Currently there are over 100 active lawsuits against sponsors as claimants seek resolution for a variety of alleged failures, including transparency, conflicts of interest and mismanagement.
Given the competition, getting deals done will be harder for sponsors. Investors will be more discerning and more likely to redeem their shares for cash, rather than participate in the merger, especially for acquisitions that look overvalued. This will require sponsors to seek other forms of financing, e.g., PIPEs (private investment in public equity), to get the deal done. Sponsors will need to provide additional common stock, preferred equity or convertible notes to fund the acquisition. This adds an additional layer of complexity and uncertainty to consummate deals.

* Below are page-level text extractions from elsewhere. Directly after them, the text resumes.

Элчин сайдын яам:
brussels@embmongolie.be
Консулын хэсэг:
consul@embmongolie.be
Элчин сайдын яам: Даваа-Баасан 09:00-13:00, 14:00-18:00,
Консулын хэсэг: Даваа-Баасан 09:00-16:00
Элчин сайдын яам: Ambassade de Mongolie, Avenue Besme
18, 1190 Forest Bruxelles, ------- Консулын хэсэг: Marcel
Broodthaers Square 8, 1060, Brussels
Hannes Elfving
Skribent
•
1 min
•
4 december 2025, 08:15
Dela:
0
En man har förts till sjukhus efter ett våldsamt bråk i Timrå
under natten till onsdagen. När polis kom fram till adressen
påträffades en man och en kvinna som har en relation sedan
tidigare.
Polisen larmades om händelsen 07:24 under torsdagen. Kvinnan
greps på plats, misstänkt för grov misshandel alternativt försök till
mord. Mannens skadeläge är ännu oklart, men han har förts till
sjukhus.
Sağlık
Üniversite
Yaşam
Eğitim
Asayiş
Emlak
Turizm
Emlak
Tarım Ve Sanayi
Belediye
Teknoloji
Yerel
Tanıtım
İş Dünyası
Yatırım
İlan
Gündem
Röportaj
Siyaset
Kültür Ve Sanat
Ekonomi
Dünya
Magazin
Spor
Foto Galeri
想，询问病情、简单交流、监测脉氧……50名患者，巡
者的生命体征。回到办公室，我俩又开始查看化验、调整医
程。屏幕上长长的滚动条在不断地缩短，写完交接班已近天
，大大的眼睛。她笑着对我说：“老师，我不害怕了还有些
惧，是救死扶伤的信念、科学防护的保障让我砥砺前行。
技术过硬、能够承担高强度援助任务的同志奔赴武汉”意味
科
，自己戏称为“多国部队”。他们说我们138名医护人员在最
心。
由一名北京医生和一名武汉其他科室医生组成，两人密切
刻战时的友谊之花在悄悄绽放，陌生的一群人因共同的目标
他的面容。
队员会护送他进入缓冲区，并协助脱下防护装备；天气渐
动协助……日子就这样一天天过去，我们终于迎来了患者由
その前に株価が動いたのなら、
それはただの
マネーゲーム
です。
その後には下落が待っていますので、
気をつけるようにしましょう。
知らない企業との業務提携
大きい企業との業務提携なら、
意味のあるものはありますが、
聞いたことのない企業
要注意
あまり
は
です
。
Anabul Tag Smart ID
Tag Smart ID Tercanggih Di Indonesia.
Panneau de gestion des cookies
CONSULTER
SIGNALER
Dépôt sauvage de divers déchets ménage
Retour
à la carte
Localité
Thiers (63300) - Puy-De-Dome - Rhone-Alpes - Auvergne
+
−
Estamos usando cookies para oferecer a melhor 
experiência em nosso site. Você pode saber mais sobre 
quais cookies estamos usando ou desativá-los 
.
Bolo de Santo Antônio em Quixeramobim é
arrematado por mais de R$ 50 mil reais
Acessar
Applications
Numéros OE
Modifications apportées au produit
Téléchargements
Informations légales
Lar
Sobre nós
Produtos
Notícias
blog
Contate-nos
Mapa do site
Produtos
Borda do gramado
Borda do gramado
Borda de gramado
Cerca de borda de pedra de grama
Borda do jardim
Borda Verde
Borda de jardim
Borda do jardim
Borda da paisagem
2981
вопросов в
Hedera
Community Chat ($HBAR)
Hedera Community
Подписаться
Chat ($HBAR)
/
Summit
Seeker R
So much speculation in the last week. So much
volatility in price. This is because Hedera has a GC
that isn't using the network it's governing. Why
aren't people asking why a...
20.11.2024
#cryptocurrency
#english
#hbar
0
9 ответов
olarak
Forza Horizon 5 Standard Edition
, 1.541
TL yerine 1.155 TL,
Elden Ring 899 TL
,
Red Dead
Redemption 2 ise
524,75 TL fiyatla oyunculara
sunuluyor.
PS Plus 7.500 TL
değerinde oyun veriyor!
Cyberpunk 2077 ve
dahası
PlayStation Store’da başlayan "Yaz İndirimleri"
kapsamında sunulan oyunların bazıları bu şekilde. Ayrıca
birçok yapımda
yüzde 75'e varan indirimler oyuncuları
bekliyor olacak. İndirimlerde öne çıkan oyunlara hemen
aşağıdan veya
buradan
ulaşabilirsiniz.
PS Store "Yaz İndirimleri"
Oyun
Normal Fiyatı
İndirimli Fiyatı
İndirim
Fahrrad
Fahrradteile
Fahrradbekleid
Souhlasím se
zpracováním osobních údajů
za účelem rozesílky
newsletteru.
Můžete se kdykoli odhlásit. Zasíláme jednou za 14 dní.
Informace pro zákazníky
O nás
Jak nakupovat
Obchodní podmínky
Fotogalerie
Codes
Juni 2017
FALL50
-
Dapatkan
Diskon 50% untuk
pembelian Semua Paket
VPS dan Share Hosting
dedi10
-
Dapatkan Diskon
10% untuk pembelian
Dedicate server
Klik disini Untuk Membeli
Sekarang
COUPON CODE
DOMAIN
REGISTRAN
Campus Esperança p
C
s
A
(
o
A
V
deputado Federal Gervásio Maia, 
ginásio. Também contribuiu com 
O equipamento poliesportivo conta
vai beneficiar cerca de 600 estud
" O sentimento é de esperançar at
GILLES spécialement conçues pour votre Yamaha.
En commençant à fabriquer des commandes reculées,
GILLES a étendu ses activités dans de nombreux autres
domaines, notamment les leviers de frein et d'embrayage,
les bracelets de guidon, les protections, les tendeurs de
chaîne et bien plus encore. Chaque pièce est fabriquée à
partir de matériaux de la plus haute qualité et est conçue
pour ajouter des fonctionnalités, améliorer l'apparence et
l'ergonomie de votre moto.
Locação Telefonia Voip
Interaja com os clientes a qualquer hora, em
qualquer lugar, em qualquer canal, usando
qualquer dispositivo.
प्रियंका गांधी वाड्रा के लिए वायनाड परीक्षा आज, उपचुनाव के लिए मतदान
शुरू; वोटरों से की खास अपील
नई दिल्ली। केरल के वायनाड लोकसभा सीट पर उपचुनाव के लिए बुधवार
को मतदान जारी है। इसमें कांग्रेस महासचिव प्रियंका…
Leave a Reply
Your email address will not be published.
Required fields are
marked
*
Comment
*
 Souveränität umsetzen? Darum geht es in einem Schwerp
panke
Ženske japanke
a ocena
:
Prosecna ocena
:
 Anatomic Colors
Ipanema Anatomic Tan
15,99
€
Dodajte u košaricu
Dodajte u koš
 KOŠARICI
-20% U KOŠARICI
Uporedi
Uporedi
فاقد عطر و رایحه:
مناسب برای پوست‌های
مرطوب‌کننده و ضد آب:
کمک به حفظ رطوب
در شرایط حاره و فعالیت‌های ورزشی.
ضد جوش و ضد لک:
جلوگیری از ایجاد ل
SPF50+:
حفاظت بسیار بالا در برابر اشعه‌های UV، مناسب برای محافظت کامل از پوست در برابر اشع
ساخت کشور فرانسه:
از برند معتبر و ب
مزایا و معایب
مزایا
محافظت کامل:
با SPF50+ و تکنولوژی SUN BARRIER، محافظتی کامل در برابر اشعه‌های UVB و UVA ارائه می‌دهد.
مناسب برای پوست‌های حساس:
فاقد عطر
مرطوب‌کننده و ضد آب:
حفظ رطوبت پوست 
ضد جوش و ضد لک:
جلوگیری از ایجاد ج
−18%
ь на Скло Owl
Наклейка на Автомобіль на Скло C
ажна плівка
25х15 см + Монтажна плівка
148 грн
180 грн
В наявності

Investors continue to benefit from downside protection via the trust structure, while retaining optionality by voting on the deal and retaining warrants regardless of whether they redeem their units for cash or not. Of active SPACs currently seeking a target, the average premium to the trust floor is around 0.80%, and in more recent deals, SPACs can be picked up at a discount to the implied floor price.
2. Opportunity cost
Although SPACs provide protection through the trust, investors can incur the opportunity cost of earning minimal yields from short-term Treasury collateral in the trust for up to two years if the sponsor fails to find a suitable acquisition. Historically the average time horizon from IPO to merger has been 12 to 18 months. More recently, this has fallen to around six months. However, with the significant amount of capital currently chasing deals, the risk of sponsors taking longer to find a suitable target has increased, and with it longer durations, higher opportunity costs and lower IRRs for investors.
3. Sponsor risk
Investors need to do their homework on the sponsor to find reputable and experienced management who have a high probability of deal success. Sponsor compensation from the promote can be especially lucrative when a deal is completed. This is all well and good (and at least somewhat justifiable) if it is a successful merger and the de-SPAC’d company proves successful. However, if a sponsor is close to the end of the investment window, they risk losing not only the potential equity upside, but also their sunk costs and expenses, if they fail to secure a deal. This can lead to the sponsor executing on deals with poor prospects to avoid those losses, but to the detriment of the SPAC’s equity investors. In addition, sponsors who have multiple SPACs in the market may also execute on low-quality deals in order to move onto their next deal. In fact, a number of lawsuits have already been launched against sponsors for these reasons.
There is a large amount of SPAC capital currently looking for deals:
- The SPAC market will continue to provide an attractive avenue to bring private companies public, although getting deals done may be harder for sponsors.
- Pricing is now more attractive for new investors with premiums trading very close to trust value.
- Expect more SPAC liquidations from lower quality sponsors who fail to get a deal done and more investors opting out of transactions.
- Greater scrutiny from regulators and ongoing litigation from investors should keep sponsors focused and constrain egregious terms and speculation.
- Institutional investors will have advantages, such as the ability to provide PIPE financing, which affords greater transparency into the deal, along with access to sponsors and target management teams.
Like any investment, there are many risks, however, opportunities remain for savvy investors who undertake the proper due diligence and align themselves with strong sponsorship teams.